Meghan had a number of quality writing mentors over the course of her education, which just goes to show that you can't blame the teacher for the way the student turns out. Team Oxford Comma represent.

14 thoughts on “The Great Orgasm Challenge: Week 4”

  1. This is awesome! I only just came across this challenge recently, and love the idea :) In particular, I really like the way it subverts the usual dialogue about “keeping count” and being “back on track”.

    I’d worry about the effect of keeping track if this was a genuine source of insecurity, and I’ve had partners in the past who put a lot of pressure on me to orgasm, which sorta made it not fun. However, I think where I’m at with this at the moment is that orgasms are lovely and fun, I can basically have them whenever I make the time for them. Further to that, my partner is lovely, and we’ve had a whole bunch of complicated conversations about desire and consent and personal boundaries, that makes this not stressful. So after some groundwork, I feel like orgasms are broadly speaking a simple and happy thing, and just one I make variable amounts of time for, depending on how busy the rest of life gets.

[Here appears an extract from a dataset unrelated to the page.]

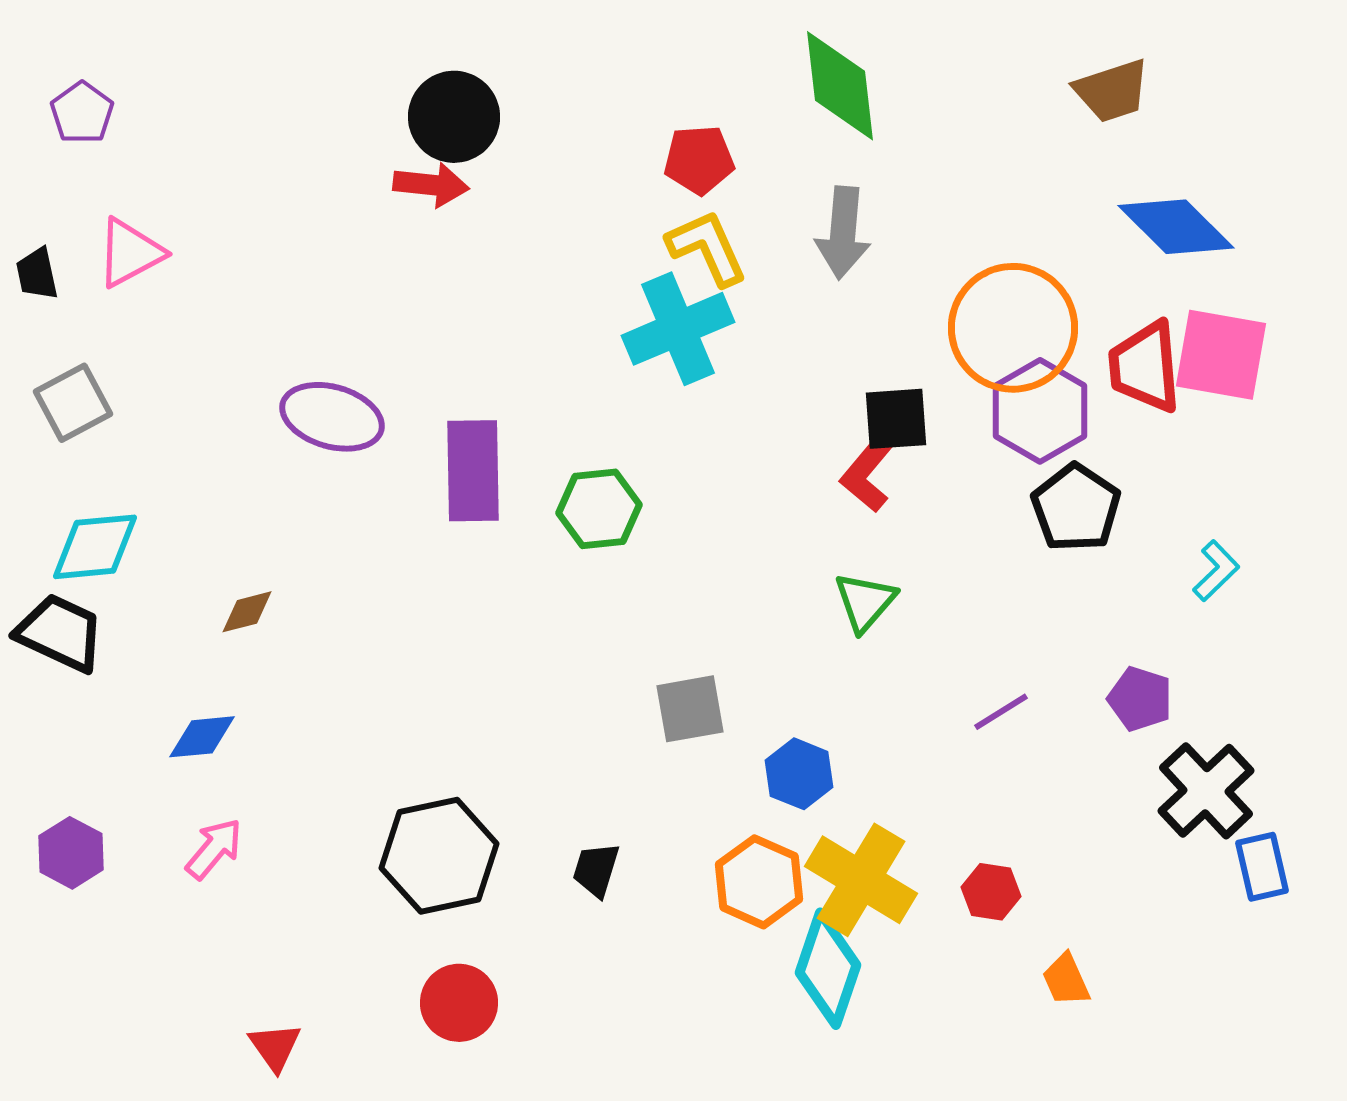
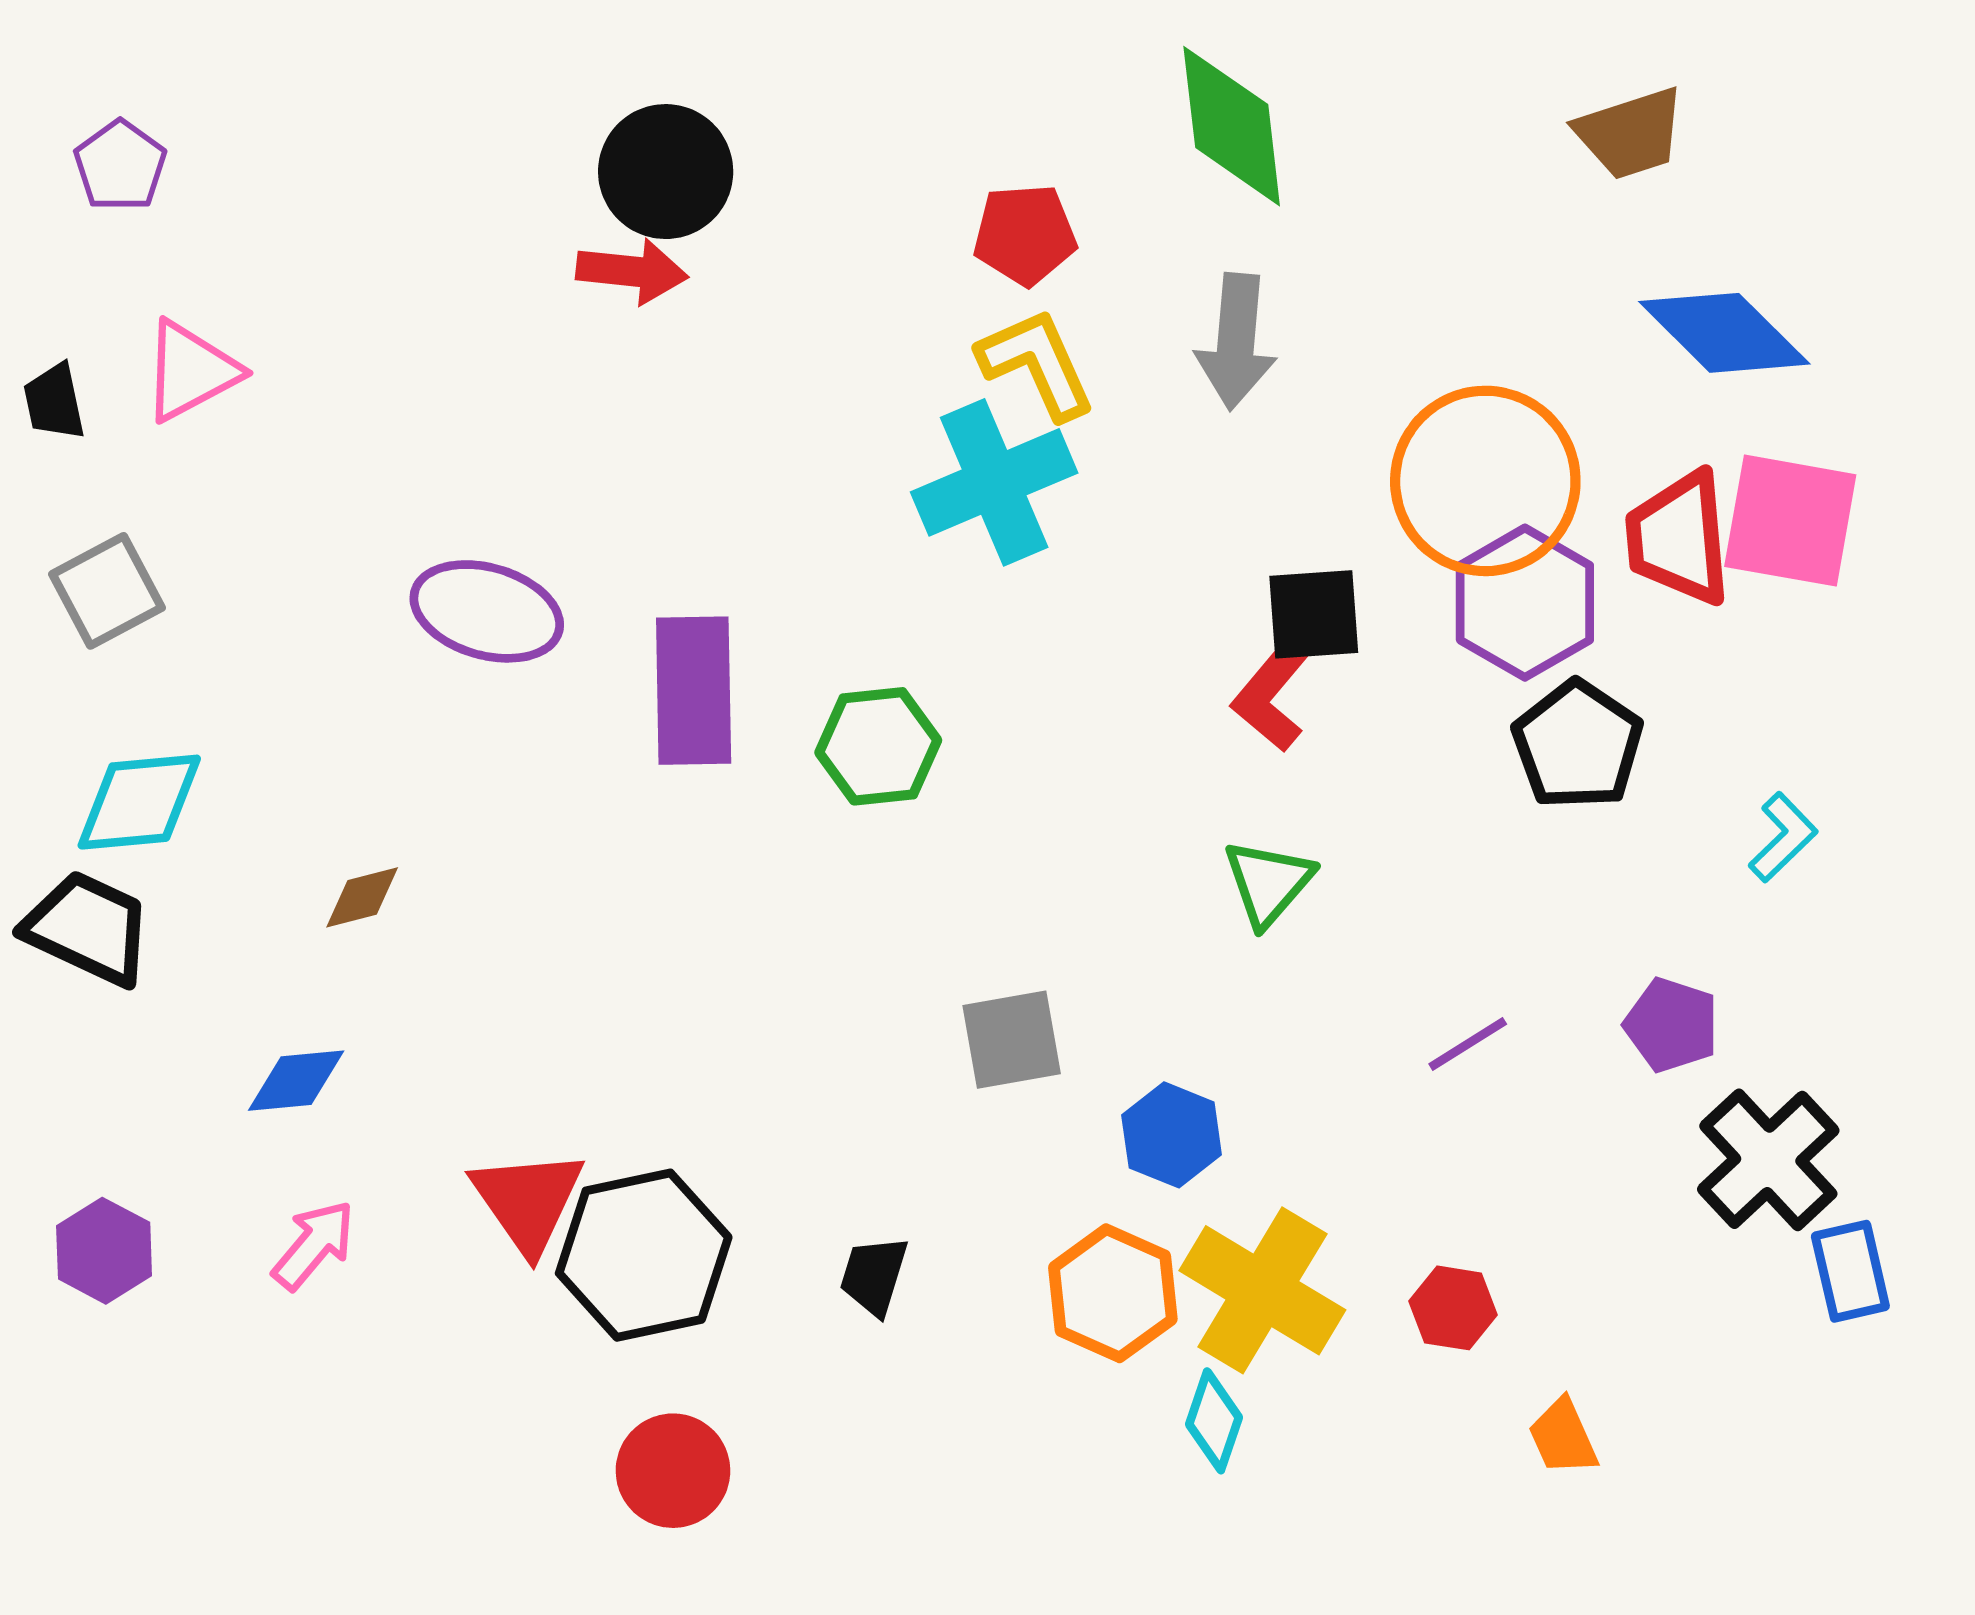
cyan diamond: (828, 969) -> (1214, 1421), size x0.6
red triangle: (275, 1047) -> (528, 1201), moved, size x1.5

    So, based on this last point, I thought I’d join in- orgasms are important, dammit! :) I’m going for once a day on average for the challenge. I’m armed with the following: vibrators, assortment thereof (check. Just ordered another one this morning). Awesome partner who supports the orgasm initiative and will join in part time (check). Spreadsheets! (check) Cause graphs are almost as important as orgasms.

    Let the (late starting personal) challenge begin! :)

  2. Boyfriend and I recently had a lovely date night, and got back to my place.  We poured glasses of wine, and put on Zombieland (on TV, with commercials.)  Boyfriend immediately picked up that I was much more interested in sexytimes than the movie, but sensing that he was more interested in finishing his wine and the movie first, I suggested we make out during the commercials.

    Second commercial break he decided it was sexytimes.  On the couch.  Unfortunately, we miscalculated, and my brother/roommate got home earlier than expected.  We had to RACE for the bedroom when we heard his key in the door, which much commotion and giggling and leaving our pants in the living room.

    Brother figured something was going on and retreated to his room (and has not mentioned it since, and made enough coffee for Boyfriend as usual the next morning).  Boyfriend and I had a good laugh and went back at it (2 orgasms, check!)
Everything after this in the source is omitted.